Helen F. Dalton & Associates, P.C., Forest Hills, N.Y. (Jeremy Gorfinkel of counsel), for appellant.
McAndrew Conboy & Prisco, LLP, Melville, N.Y. (Mary C. Azzaretto of counsel), for respondent.
DECISION & ORDER
In an action to recover damages for personal injuries, the plaintiff appeals from an order of the Supreme Court, Queens County (Siegal, J.), dated November 25, 2013, which granted the defendant's motion for summary judgment dismissing the complaint.
ORDERED that the order is reversed, on the law, with costs, and the defendant's motion for summary judgment dismissing the complaint is denied.
The plaintiff allegedly sustained personal injuries when she slipped and fell on "keters," round size-tags placed around clothing hangers, which were on the floor of the defendant's premises. As a result, the plaintiff commenced this action against the defendant. The defendant moved for summary judgment dismissing the complaint, contending that it did not create the alleged hazardous condition or have actual or constructive notice of it. The Supreme Court granted the motion.
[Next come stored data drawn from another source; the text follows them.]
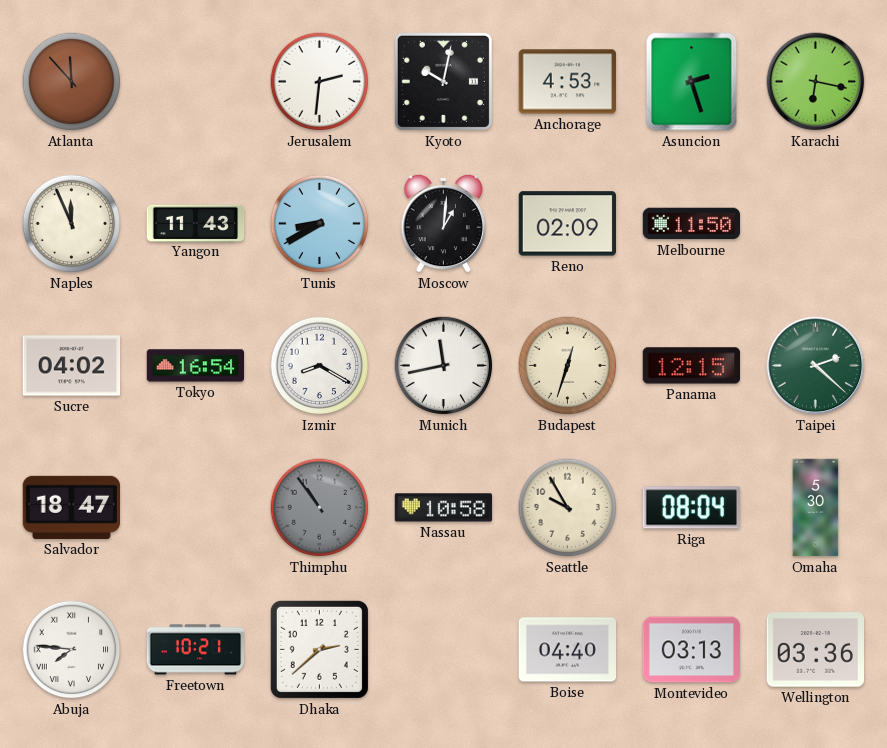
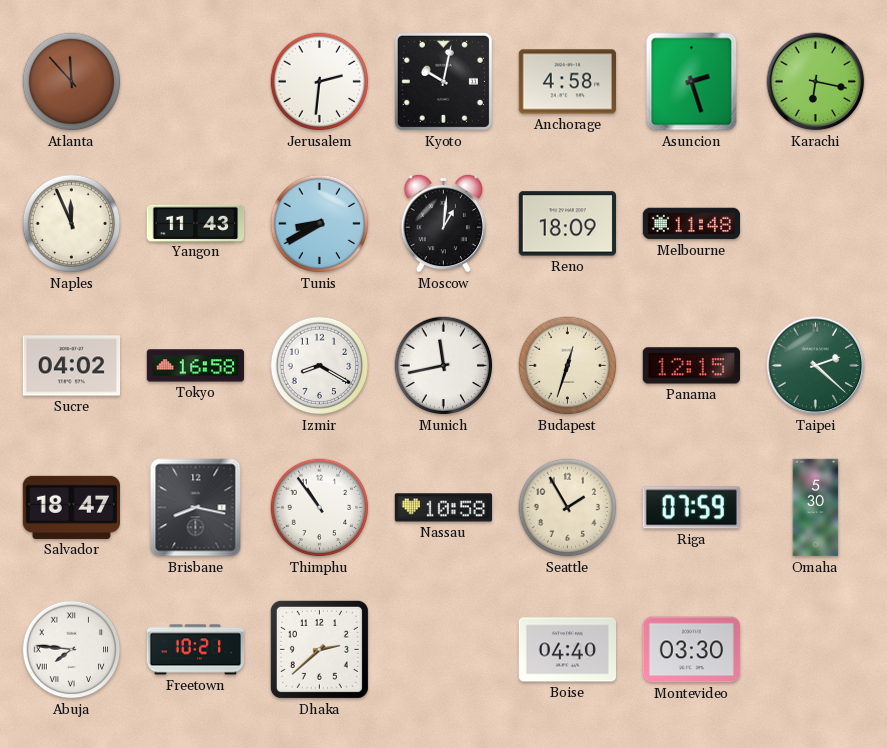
Anchorage: 4:53 -> 4:58
Reno: 02:09 -> 18:09
Melbourne: 11:50 -> 11:48
Tokyo: 16:54 -> 16:58
Brisbane: none -> 8:17
Thimphu dial: grey -> white
Seattle: 9:55 -> 1:55
Riga: 08:04 -> 07:59
Montevideo: 03:13 -> 03:30
Wellington: 03:36 -> none
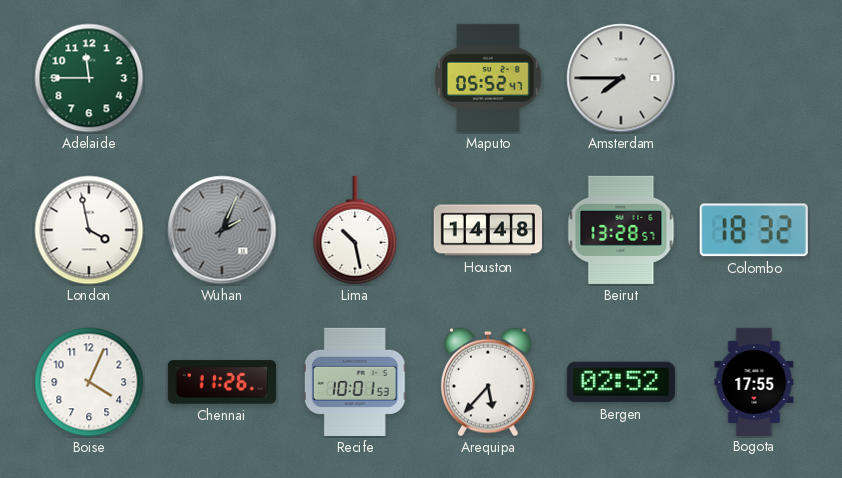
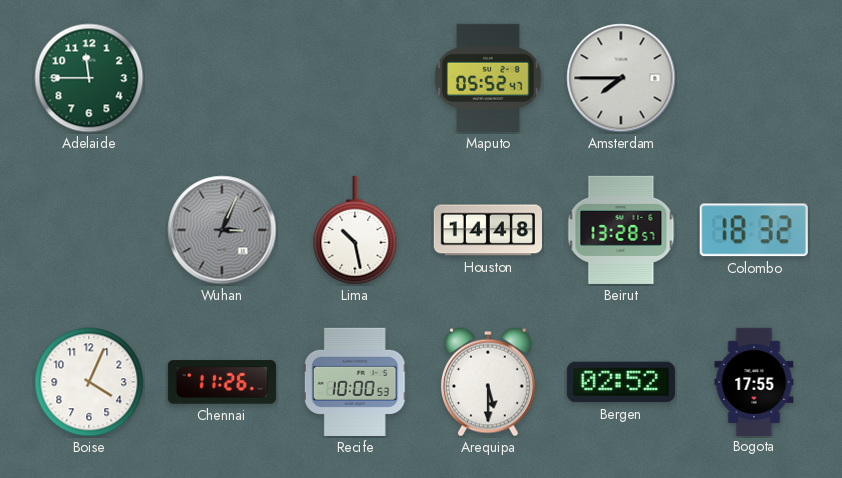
London: 3:58 -> none
Wuhan: 2:04 -> 3:04
Recife: 10:01 -> 10:00
Arequipa: 5:37 -> 5:30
A defendant who moves for summary judgment in a slip-and-fall case has the initial burden of making a prima facie showing that it neither created the allegedly hazardous condition nor had actual or constructive notice of its existence for a sufficient length of time to discover and remedy it (see Warren v Walmart Stores, Inc., 105 AD3d 732, 733; Stroppel v Wal-Mart Stores, Inc., 53 AD3d 651, 652-653; Borenkoff v Old Navy, 37 AD3d 749, 750). "To meet its initial burden on the issue of . . . constructive notice, the defendant must offer some evidence as to when the area in question was last cleaned or inspected relative to the time when the plaintiff fell" (Birnbaum v New York Racing Assn., Inc., 57 AD3d 598, 598-599; see Levine v Amverserve Assn., Inc., 92 AD3d 728, 729).
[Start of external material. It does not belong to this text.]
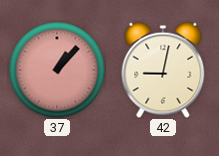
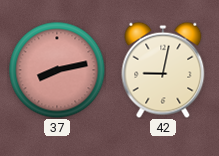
37: 1:07 -> 8:13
Here, the defendant failed to submit evidence sufficient to meet its initial burden. The deposition testimony of the store manager and the affidavit of the former assistant store manager merely provided the store's general inspection policy, and failed to demonstrate, prima facie, that the area of the floor at issue was actually inspected or cleaned within a reasonable time prior to the accident (see Mercedes v City of New York, 107 AD3d 767, 768-769; Herman v Lifeplex, LLC, 106 AD3d 1050, 1051-1052).
Since the defendant failed to establish its prima facie entitlement to judgment as a matter of law, the Supreme Court should have denied its motion without regard to the sufficiency of the plaintiff's opposition papers (see Alvarez v Prospect Hosp., 68 NY2d 320, 324).
CHAMBERS, J.P., MILLER, DUFFY and LASALLE, JJ., concur.